As part of Spain’s probe of the group, authorities had to overcome “complicated security measures taken by its members to protect its anonymity,” according to the police statement. Anonymous previously hacked the websites of the governments of Iran, Egypt, Libya and Algeria, police said.

“Historically, hackers have received very light sentences compared to other convicted felons, and oftentimes these cases get hung up in courts because there is little in terms of legal precedent,” D’Arcy said.

Spanish police since October have analyzed more than 2 million chat registration lines and Web pages used by the hacker group before reaching its leadership in Spain, according to the statement. The arrests were made in Barcelona, Valencia and Almeria, it said.

The hacking group in April said it would wage a cyber war against Tokyo-based Sony for trying to stop people from tinkering with the PlayStation 3. Sony Chairman Howard Stringer last month apologized to customers after more than 100 million user accounts were compromised and said Anonymous had attacked the websites of several Sony divisions.

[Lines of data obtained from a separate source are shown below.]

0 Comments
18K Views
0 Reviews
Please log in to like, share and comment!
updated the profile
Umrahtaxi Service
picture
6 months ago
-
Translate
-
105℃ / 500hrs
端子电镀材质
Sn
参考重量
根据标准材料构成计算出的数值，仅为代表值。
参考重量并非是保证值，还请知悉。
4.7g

A federal grand jury in California considered evidence collected by the FBI about Anonymous, including computers and mobile phones seized from suspected leaders as prosecutors probe the attacks.  The FBI was later targeted by Anonymous.

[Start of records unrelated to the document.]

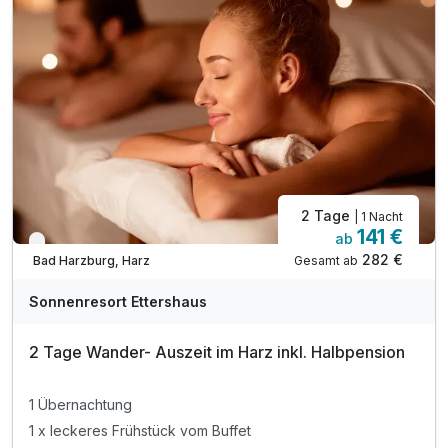
inkl. Ruheraum mit Panorama-Fenster
inkl. Parkplatz am Hotel
inkl. Wlan Nutzung im Hotel
2 Tage
| 1 Nacht
141 €
ab
Nur noch bis Oktober
282 €
Gesamt ab
Bad Harzburg, Harz
Ausstattung
Sonnenresort Ettershaus
Für 4 Tage
499,00 €
p.P. ab
2 Tage Wander- Auszeit im Harz inkl. Halbpension
1 Übernachtung
1 x leckeres Frühstück vom Buffet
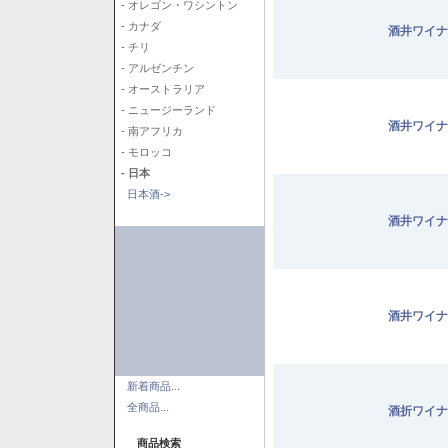
- オレゴン・ワシントン
- カナダ
酒井ワイナ
- チリ
- アルゼンチン
- オーストラリア
- ニュージーランド
酒井ワイナ
- 南アフリカ
- モロッコ
- 日本
日本酒->
酒井ワイナ
酒井ワイナ
新着商品...
全商品...
酒折ワイナ
商品検索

Anonymous is made up of people from various countries organized into cells that share common goals, the police said, with activists operating anonymously but in a coordinated fashion.

One of the three “hacktivists,” a 31-year-old Spaniard, was detained in the southern city of Almería sometime after May 18, the police said. He had a computer server in his apartment in the northern port city of Gijón, from which the group attacked the Web sites of the Sony PlayStation online gaming store.

It was not immediately clear how much of a role they are alleged to have played in the recent attacks on Sony. About a dozen Sony Web sites and services around the world have been hacked; the biggest breaches forced the company, which is based in Tokyo, to shut down its popular PlayStation Network for a month beginning in April.

The Japanese company has acknowledged that hackers compromised the personal data of tens of millions of user accounts. Earlier this month, a separate hacker collective called Lulz Security, or LulzSec, said it had breached a Sony Pictures site and released vital source codes.